The underlying technology emerged from research in particle physics conducted at the European Laboratory for Particle Physics (CERN) in Geneva and was refined by a research group at the Royal Institute of Technology in Stockholm. The technology facilitates the detection and signal processing of each individual x-ray photon directly on silicon.

The result is improved collection efficiency and signal-to-noise ratio relative to competing detector systems. According to the company, the system is the first true digital photon counter.

Bypassing the need for a scintillator, Sectra's system detects x-rays directly substantially increasing resolution and accuracy. Nearly every photon that passes through the breast is used in the diagnostic process. Photons are detected and processed individually.
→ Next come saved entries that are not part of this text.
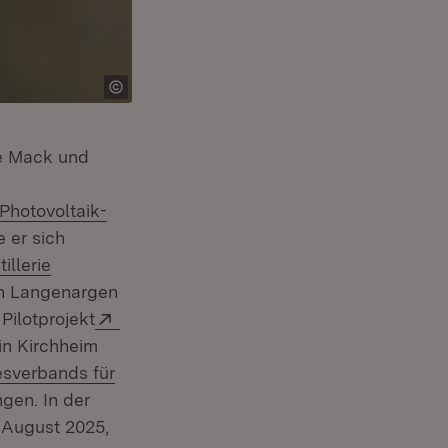
ie Mack und
 neuem Fenster)
-Photovoltaik-
 er sich
ern:
illerie
Öffnet in neuem Fenster)
n Langenargen
Extern:
Pilotprojekt
n:
Öffnet in neuem Fenster)
in Kirchheim
sverbands für
gen. In der
 August 2025,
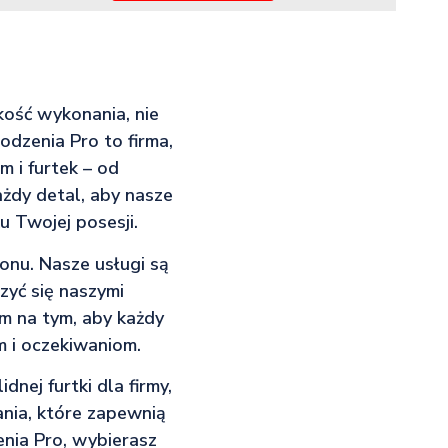
kość wykonania, nie
odzenia Pro to firma,
m i furtek – od
żdy detal, aby nasze
u Twojej posesji.
ionu. Nasze usługi są
zyć się naszymi
am na tym, aby każdy
m i oczekiwaniom.
nej furtki dla firmy,
nia, które zapewnią
nia Pro, wybierasz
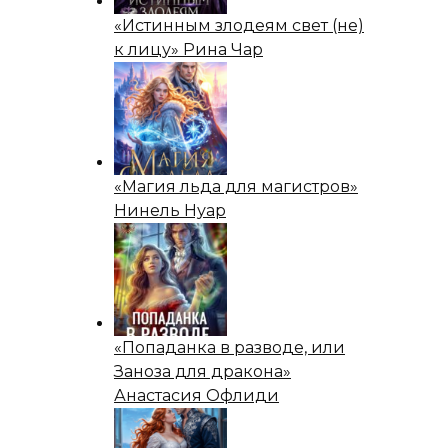
«Истинным злодеям свет (не)
к лицу» Рина Чар
«Магия льда для магистров»
Нинель Нуар
«Попаданка в разводе, или
Заноза для дракона»
Анастасия Офлиди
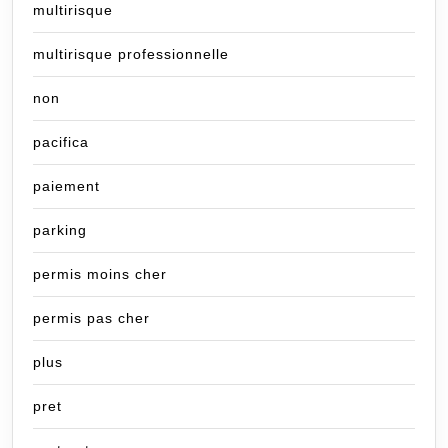
multirisque
multirisque professionnelle
non
pacifica
paiement
parking
permis moins cher
permis pas cher
plus
pret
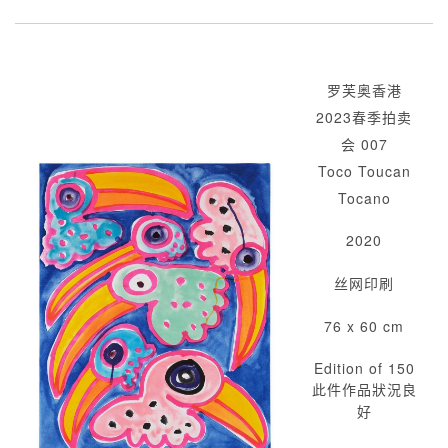
罗芙奥香港
2023春季拍卖
会 007
Toco Toucan
Tocano
2020
丝网印刷
76 x 60 cm
Edition of 150
此件作品狀況良
好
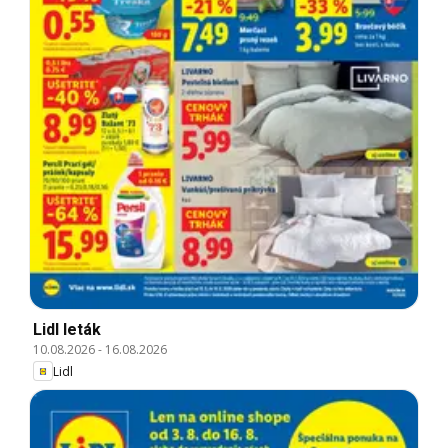
Lidl leták
10.08.2026
-
16.08.2026
Lidl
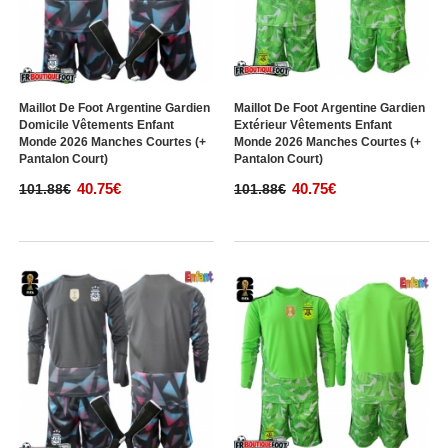
Maillot De Foot Argentine Gardien
Maillot De Foot Argentine Gardien
Domicile Vêtements Enfant
Extérieur Vêtements Enfant
Monde 2026 Manches Courtes (+
Monde 2026 Manches Courtes (+
Pantalon Court)
Pantalon Court)
40.75€
40.75€
101.88€
101.88€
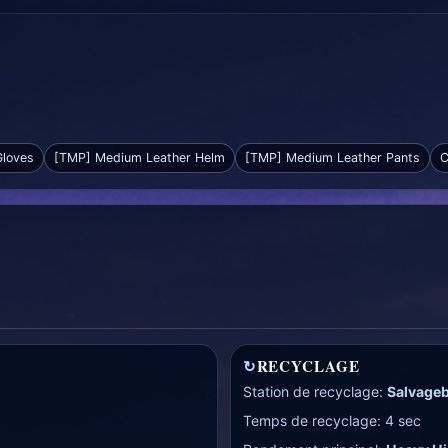
Gloves
[TMP] Medium Leather Helm
[TMP] Medium Leather Pants
C
↻
RECYCLAGE
Station de recyclage:
Salvage
Temps de recyclage: 4 sec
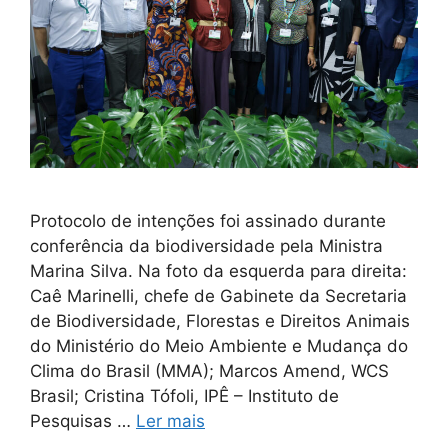
Protocolo de intenções foi assinado durante
conferência da biodiversidade pela Ministra
Marina Silva. Na foto da esquerda para direita:
Caê Marinelli, chefe de Gabinete da Secretaria
de Biodiversidade, Florestas e Direitos Animais
do Ministério do Meio Ambiente e Mudança do
Clima do Brasil (MMA); Marcos Amend, WCS
Brasil; Cristina Tófoli, IPÊ – Instituto de
Pesquisas …
Ler mais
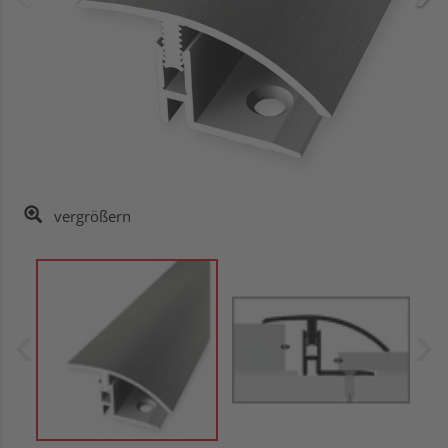
vergrößern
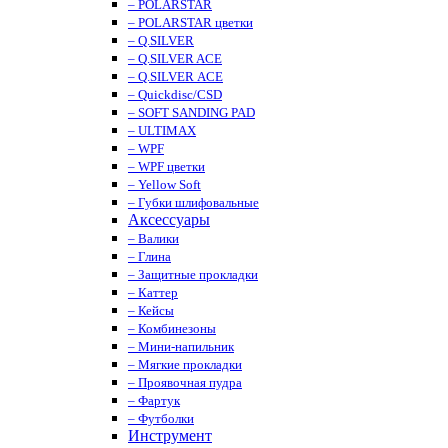
– POLARSTAR
– POLARSTAR цветки
– Q.SILVER
– Q.SILVER ACE
– Q.SILVER ACE
– Quickdisc/CSD
– SOFT SANDING PAD
– ULTIMAX
– WPF
– WPF цветки
– Yellow Soft
– Губки шлифовальные
Аксессуары
– Валики
– Глина
– Защитные прокладки
– Каттер
– Кейсы
– Комбинезоны
– Мини-напильник
– Мягкие прокладки
– Проявочная пудра
– Фартук
– Футболки
Инструмент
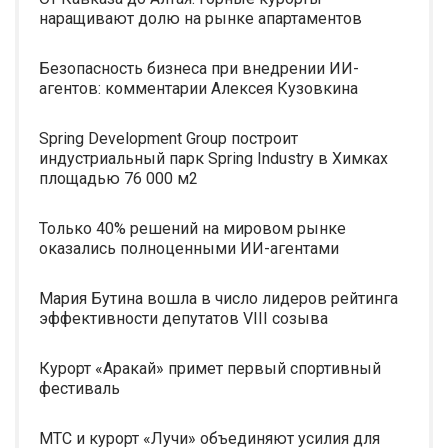
наращивают долю на рынке апартаментов
Безопасность бизнеса при внедрении ИИ-
агентов: комментарии Алексея Кузовкина
Spring Development Group построит
индустриальный парк Spring Industry в Химках
площадью 76 000 м2
Только 40% решений на мировом рынке
оказались полноценными ИИ-агентами
Мария Бутина вошла в число лидеров рейтинга
эффективности депутатов VIII созыва
Курорт «Аракай» примет первый спортивный
фестиваль
МТС и курорт «Лучи» объединяют усилия для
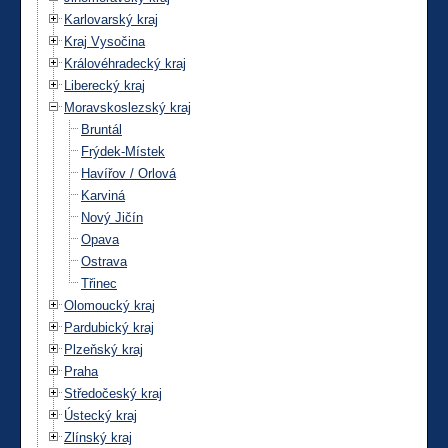
Karlovarský kraj
Kraj Vysočina
Královéhradecký kraj
Liberecký kraj
Moravskoslezský kraj
Bruntál
Frýdek-Místek
Havířov / Orlová
Karviná
Nový Jičín
Opava
Ostrava
Třinec
Olomoucký kraj
Pardubický kraj
Plzeňský kraj
Praha
Středočeský kraj
Ústecký kraj
Zlínský kraj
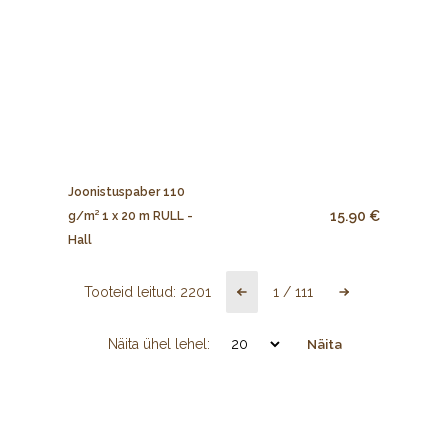
Joonistuspaber 110
15.90 €
g/m² 1 x 20 m RULL -
Hall
Tooteid leitud:
2201
1
/
111
Näita ühel lehel:
Näita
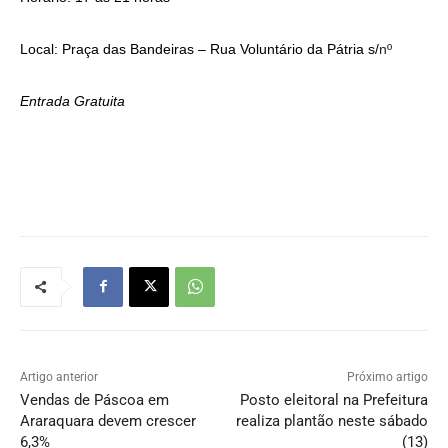
Local: Praça das Bandeiras – Rua Voluntário da Pátria s/
nº
Entrada Gratuita
Artigo anterior
Próximo artigo
Vendas de Páscoa em
Posto eleitoral na Prefeitura
Araraquara devem crescer
realiza plantão neste sábado
6,3%
(13)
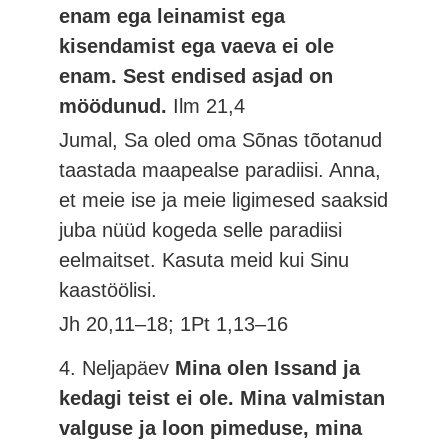
enam ega leinamist ega
kisendamist ega vaeva ei ole
enam. Sest endised asjad on
möödunud.
Ilm 21,4
Jumal, Sa oled oma Sõnas tõotanud
taastada maapealse paradiisi. Anna,
et meie ise ja meie ligimesed saaksid
juba nüüd kogeda selle paradiisi
eelmaitset. Kasuta meid kui Sinu
kaastöölisi.
Jh 20,11–18; 1Pt 1,13–16
4. Neljapäev
Mina olen Issand ja
kedagi teist ei ole. Mina valmistan
valguse ja loon pimeduse, mina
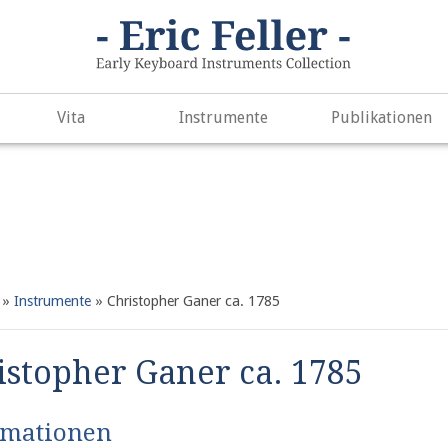
. Did you mean to use "continue 2"? in
/var/www/vhosts/h266891
e
497
Vita
Instrumente
Publikationen
»
Instrumente
»
Christopher Ganer ca. 1785
istopher Ganer ca. 1785
rmationen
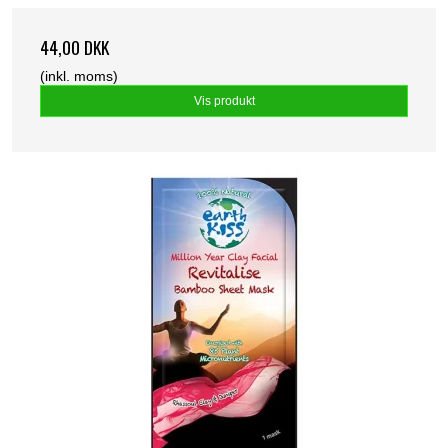
44,00 DKK
(inkl. moms)
Vis produkt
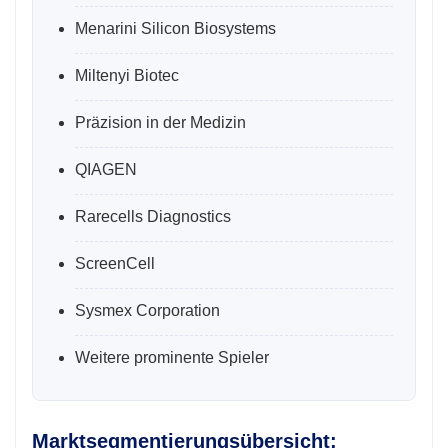
Menarini Silicon Biosystems
Miltenyi Biotec
Präzision in der Medizin
QIAGEN
Rarecells Diagnostics
ScreenCell
Sysmex Corporation
Weitere prominente Spieler
Marktsegmentierungsübersicht:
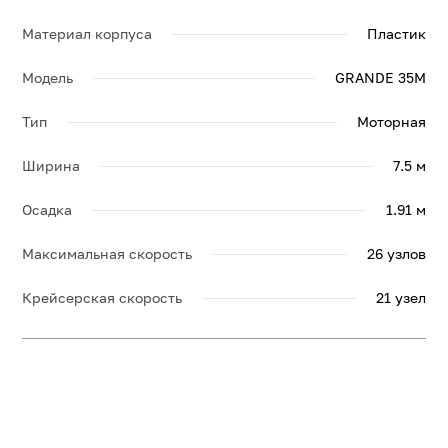
по яхте AFRICA ONE, её спецификации и брошюру.
Материал корпуса
Пластик
Модель
GRANDE 35M
Тип
Моторная
Ширина
7.5 м
Осадка
1.91 м
Максимальная скорость
26 узлов
Крейсерская скорость
21 узел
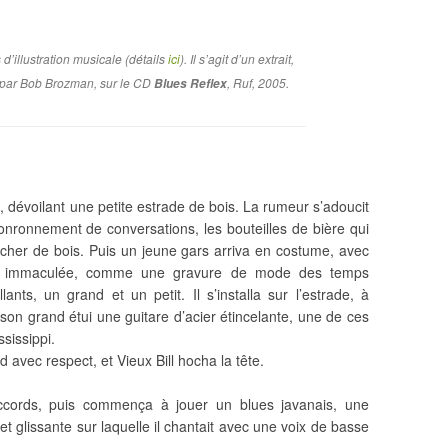
 d’illustration musicale (détails
ici
). Il s’agit d’un extrait,
 par Bob Brozman, sur le CD
, Ruf, 2005.
Blues Reflex
a, dévoilant une petite estrade de bois. La rumeur s’adoucit
nronnement de conversations, les bouteilles de bière qui
lancher de bois. Puis un jeune gars arriva en costume, avec
e immaculée, comme une gravure de mode des temps
llants, un grand et un petit. Il s’installa sur l’estrade, à
e son grand étui une guitare d’acier étincelante, une de ces
sissippi.
 avec respect, et Vieux Bill hocha la tête.
ccords, puis commença à jouer un blues javanais, une
 glissante sur laquelle il chantait avec une voix de basse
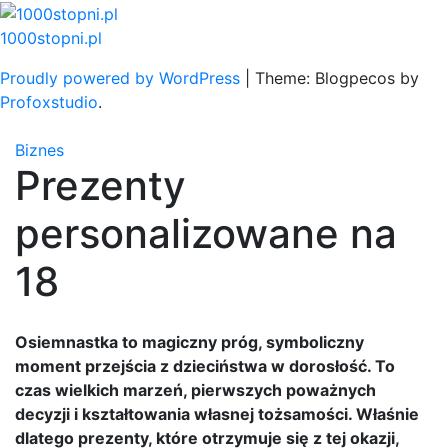
Skip
to
1000stopni.pl
content
Proudly powered by WordPress
|
Theme: Blogpecos by
Profoxstudio
.
Biznes
Prezenty
personalizowane na
18
Osiemnastka to magiczny próg, symboliczny
moment przejścia z dzieciństwa w dorosłość. To
czas wielkich marzeń, pierwszych poważnych
decyzji i kształtowania własnej tożsamości. Właśnie
dlatego prezenty, które otrzymuje się z tej okazji,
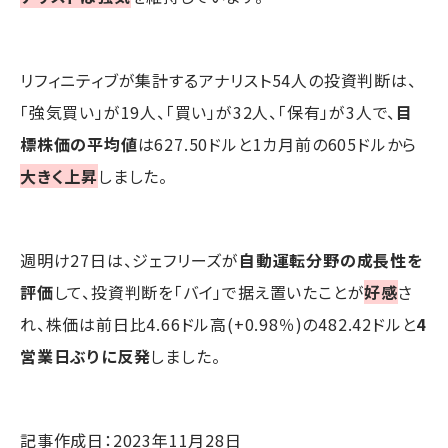
リフィニティブが集計するアナリスト54人の投資判断は、
「強気買い」が19人、「買い」が32人、「保有」が3人で、
目
標株価の平均値
は627.50ドルと1カ月前の605ドルから
大きく上昇
しました。
週明け27日は、ジェフリーズが
自動運転分野の成長性を
評価
して、投資判断を「バイ」で据え置いたことが
好感
さ
れ、株価は前日比4.66ドル高(+0.98％)の482.42ドルと
4
営業日ぶりに反発
しました。
記事作成日：2023年11月28日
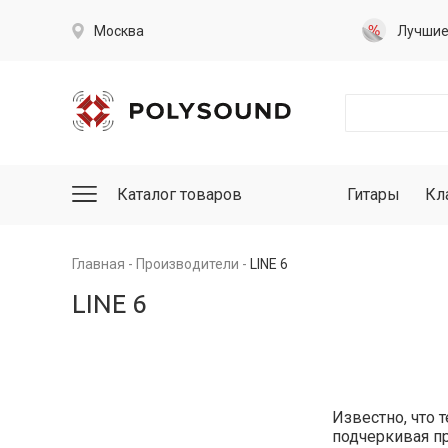
Москва
Лучши
Каталог товаров
Гитары
Кл
Главная
Производители
LINE 6
LINE 6
Известно, что 
подчеркивая п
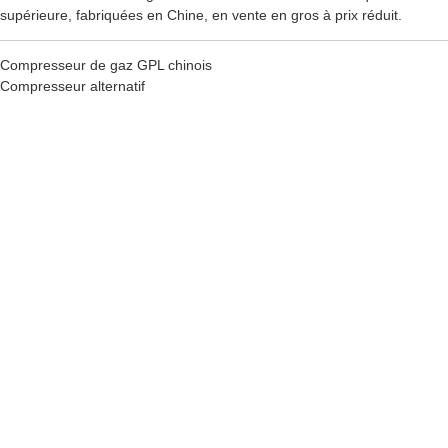
supérieure, fabriquées en Chine, en vente en gros à prix réduit.
Compresseur de gaz GPL chinois
Compresseur alternatif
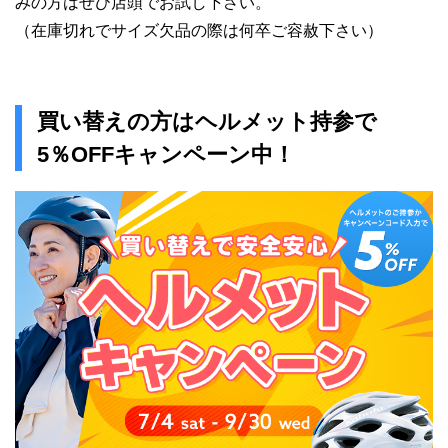
みの方はぜひ店頭でお試し下さい。
（在庫切れでサイズ欠品の際は何卒ご容赦下さい）
買い替えの方はヘルメット持参で
5％OFFキャンペーン中！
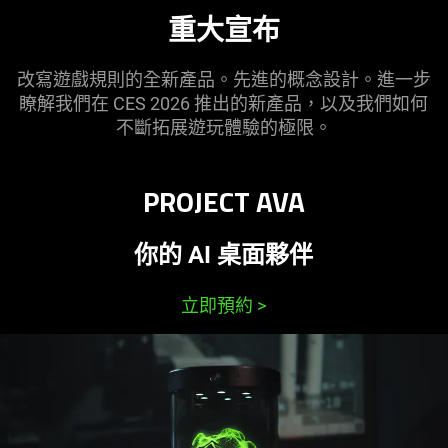
重大
宣布
改寫遊戲規則的全新產品。先進的概念設計。進一步
瞭解我們在 CES 2026 推出的新產品，以及我們如何
不斷拓展遊玩體驗的
極限
。
PROJECT AVA
你的 AI 桌面
夥伴
立即預約
>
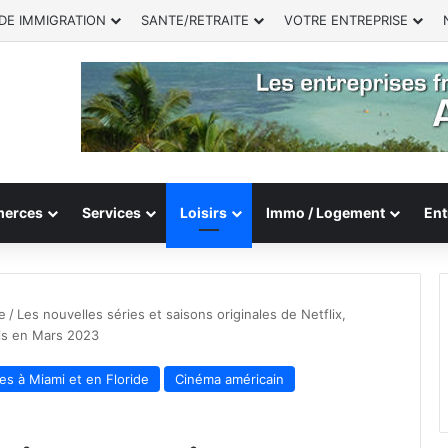
DE IMMIGRATION
SANTE/RETRAITE
VOTRE ENTREPRISE
erces
Services
Loisirs
Immo / Logement
Ent
e
/
Les nouvelles séries et saisons originales de Netflix,
is en Mars 2023
s à Miami et en Floride
Cinéma américain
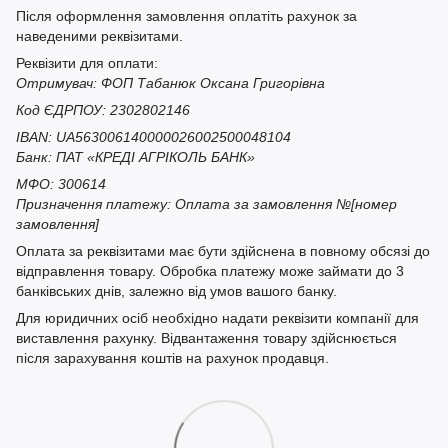
Після оформлення замовлення оплатіть рахунок за
наведеними реквізитами.
Реквізити для оплати:
Отримувач: ФОП Табанюк Оксана Григорівна
Код ЄДРПОУ: 2302802146
IBAN: UA563006140000026002500048104
Банк: ПАТ «КРЕДІ АГРІКОЛЬ БАНК»
МФО: 300614
Призначення платежу: Оплата за замовлення №[номер
замовлення]
Оплата за реквізитами має бути здійснена в повному обсязі до
відправлення товару. Обробка платежу може займати до 3
банківських днів, залежно від умов вашого банку.
Для юридичних осіб необхідно надати реквізити компанії для
виставлення рахунку. Відвантаження товару здійснюється
після зарахування коштів на рахунок продавця.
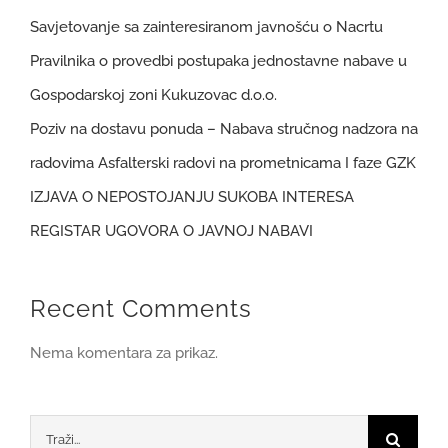
Savjetovanje sa zainteresiranom javnošću o Nacrtu
Pravilnika o provedbi postupaka jednostavne nabave u
Gospodarskoj zoni Kukuzovac d.o.o.
Poziv na dostavu ponuda – Nabava stručnog nadzora na
radovima Asfalterski radovi na prometnicama I faze GZK
IZJAVA O NEPOSTOJANJU SUKOBA INTERESA
REGISTAR UGOVORA O JAVNOJ NABAVI
Recent Comments
Nema komentara za prikaz.
Traži...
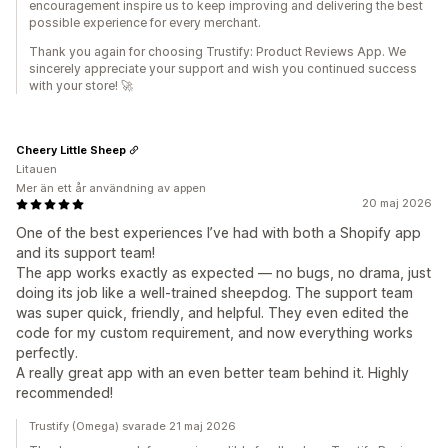
encouragement inspire us to keep improving and delivering the best
possible experience for every merchant.
Thank you again for choosing Trustify: Product Reviews App. We
sincerely appreciate your support and wish you continued success
with your store! 🚀
Cheery Little Sheep
Litauen
Mer än ett år användning av appen
20 maj 2026
One of the best experiences I’ve had with both a Shopify app
and its support team!
The app works exactly as expected — no bugs, no drama, just
doing its job like a well-trained sheepdog. The support team
was super quick, friendly, and helpful. They even edited the
code for my custom requirement, and now everything works
perfectly.
A really great app with an even better team behind it. Highly
recommended!
Trustify (Omega) svarade 21 maj 2026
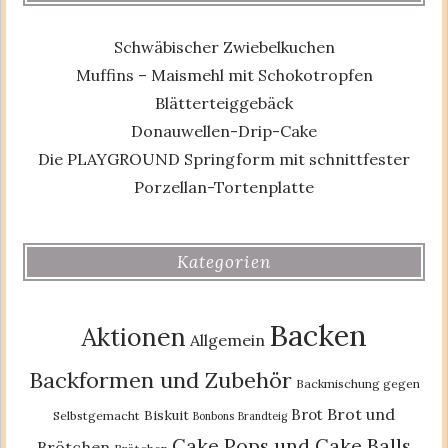
Schwäbischer Zwiebelkuchen
Muffins – Maismehl mit Schokotropfen
Blätterteiggebäck
Donauwellen-Drip-Cake
Die PLAYGROUND Springform mit schnittfester
Porzellan-Tortenplatte
Kategorien
Backen
Aktionen
Allgemein
Backformen und Zubehör
Backmischung gegen
Brot und
Brot
Biskuit
Selbstgemacht
Bonbons
Brandteig
Cake Pops und Cake Balls
Brötchen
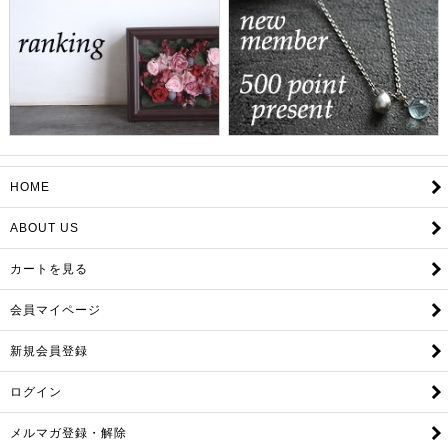
HOME
ABOUT US
カートを見る
会員マイページ
新規会員登録
ログイン
メルマガ登録・解除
Each incoming photon results in approximately 5000 electron holes that can be amplified to yield a detectable signal.

The higher detection efficiency should enable clinicians to examine women with dense breast tissue without exposing them to unacceptable radiation levels, Kronander said.

"Our system is the first true digital photon counter in the world," he said. "This is a perfect match for the digital nature of x-rays, and it yields advantages in optimizing the transfer of information from detected x-rays into the image, and thus a dose reduction."

By contrast, current digital x-ray imaging systems integrate signals from a large number of photons into an analog value, Kronander said. Amorphous selenium and amorphous silicon detectors do not count individual photons, but instead amalgamate the impact of a stream of photons over a given time interval. About half the photons in those systems pass through screen/sensor units and are lost to detection.

"That means an increase in noise and a loss of information," he said.

In Sectra's detector more than 95% of photons are used for image creation.

Sectra's effort to reduce radiation exposure is not unique. As interest in medical imaging has grown, so have concerns over radiation dosage, particularly among women. That concern has been heightened in recent years as medical organizations in the U.S. have urged all women over 40 to undergo yearly mammography.

In July, direct digital x-ray innovator Swissray made an announcement similar to Sectra's, although it did not involve dedicated mammography equipment. Swissray introduced enhancements that it claims substantially improve the performance of its direct digital radiography detector while cutting the radiation dose in half.

The Sectra system is expected to become commercially available in Europe in 2002. Clearance by the FDA could take longer, Kronander said.

In large part due to low federal reimbursement rates, digital mammography is not yet cost-efficient in the U.S. Kronander was unsympathetic.

"What is the cost-efficiency to avoid inducing cancer in healthy human beings, even if those cancers are few compared to the number of women screened?" he said.

If its claims prove accurate, the improved image quality could have added benefits for Sectra. The company is one of Sweden's largest PACS vendors.